Sono inoltre stati anni all'insegna della speranza di un avvenire migliore, che non è che sia poi arrivato...
«Sì, era un’epoca di ottimismo. Fondato sulla creatività, per chi come me viveva di questo. Ma c'era la stessa percezione anche nella gente comune: sembrava si potesse andare a stare molto meglio... Poi drammaticamente siamo sprofondati nell’incubo. E la stessa “Vamos a la playa”, che pure ha un testo abbastanza catastrofico, parlava del "sì, che ci frega, andremo lo stesso sulla spiaggia, vorrà dire che diventeremo blu invece che marroni, vuol dire che l’acqua sarà fluorescente ma saremo ugualmente in spiaggia"».
Il contesto internazionale riesce sempre a rendere attuale questa canzone, sembra che sia stata scritta ieri (e invece ha 40 anni).

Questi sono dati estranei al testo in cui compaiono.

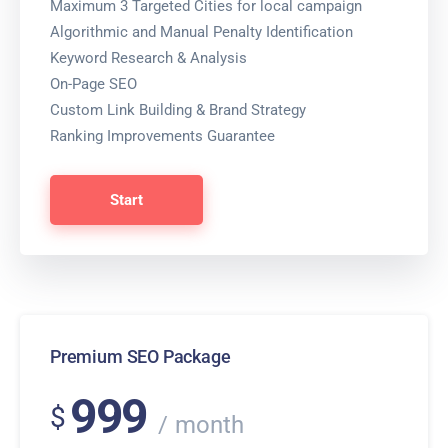
Maximum 3 Targeted Cities for local campaign
Algorithmic and Manual Penalty Identification
Keyword Research & Analysis
On-Page SEO
Custom Link Building & Brand Strategy
Ranking Improvements Guarantee
Start
Premium SEO Package
999
$
month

«Guarda, mi sorprendo sempre di più della sua attualità. E ancora di più della durata: sta veramente diventando uno dei pezzi più famosi non solo di quel decennio, ma in assoluto della musica pop italiana. La conoscono anche i bambini, oggi. Ovviamente nessuno delle nuove generazioni sa chi sono I Righeira e non gliene frega niente, e va benissimo così. Ma devono comunque fare i conti con "Vamos a la playa". E questo conferma quello che ho sempre detto, e cioè che quando una canzone è fortunata è come fosse un figlio: a un certo punto cresce e se ne va via con le sue gambe. Una bella canzone si stacca da chi l’ha scritta, cantata e portata al successo e diventa quasi un’entità a sé stante, che vive di vita propria».
E a tal proposito, cosa ne pensi delle versioni che sono state ricreate come omaggio nel progetto Heineken Silver Italia?
«Mi piacciono quella di Cosmo e quella di Auroro Borealo, che è un amico tra l’altro. Ne ha fatta una versione quasi punk».